Brief:
Locate the word "complaints" in the data below, then copy every line that holds it.

Available data:
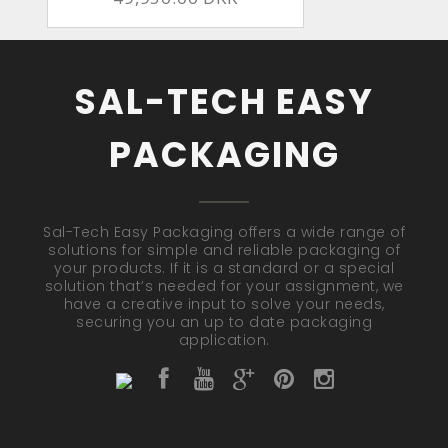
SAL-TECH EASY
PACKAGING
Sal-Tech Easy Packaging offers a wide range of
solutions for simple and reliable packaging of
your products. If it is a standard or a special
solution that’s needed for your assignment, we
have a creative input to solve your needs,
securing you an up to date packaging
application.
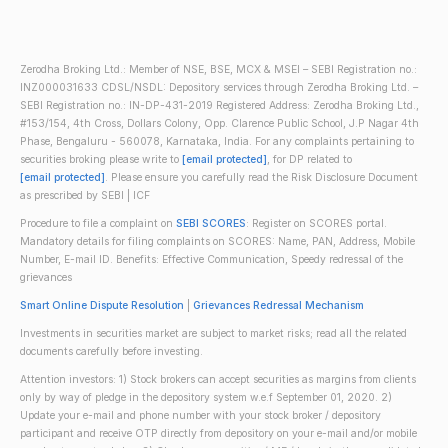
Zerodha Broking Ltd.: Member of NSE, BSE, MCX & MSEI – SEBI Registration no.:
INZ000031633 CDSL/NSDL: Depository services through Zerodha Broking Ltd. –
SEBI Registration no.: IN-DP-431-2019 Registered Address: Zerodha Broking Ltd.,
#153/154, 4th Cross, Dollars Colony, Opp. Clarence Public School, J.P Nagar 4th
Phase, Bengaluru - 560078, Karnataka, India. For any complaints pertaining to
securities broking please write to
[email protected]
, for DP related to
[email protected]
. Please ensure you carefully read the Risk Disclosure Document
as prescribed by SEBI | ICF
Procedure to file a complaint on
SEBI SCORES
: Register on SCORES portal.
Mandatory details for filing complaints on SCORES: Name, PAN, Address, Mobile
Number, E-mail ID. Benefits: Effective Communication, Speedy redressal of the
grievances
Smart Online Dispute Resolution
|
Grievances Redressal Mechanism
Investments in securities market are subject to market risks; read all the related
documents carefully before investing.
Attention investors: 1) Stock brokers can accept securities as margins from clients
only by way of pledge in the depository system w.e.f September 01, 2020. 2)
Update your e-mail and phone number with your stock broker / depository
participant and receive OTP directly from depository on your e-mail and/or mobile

Exercise response:
Phase, Bengaluru - 560078, Karnataka, India. For any complaints pertaining to
Mandatory details for filing complaints on SCORES: Name, PAN, Address, Mobile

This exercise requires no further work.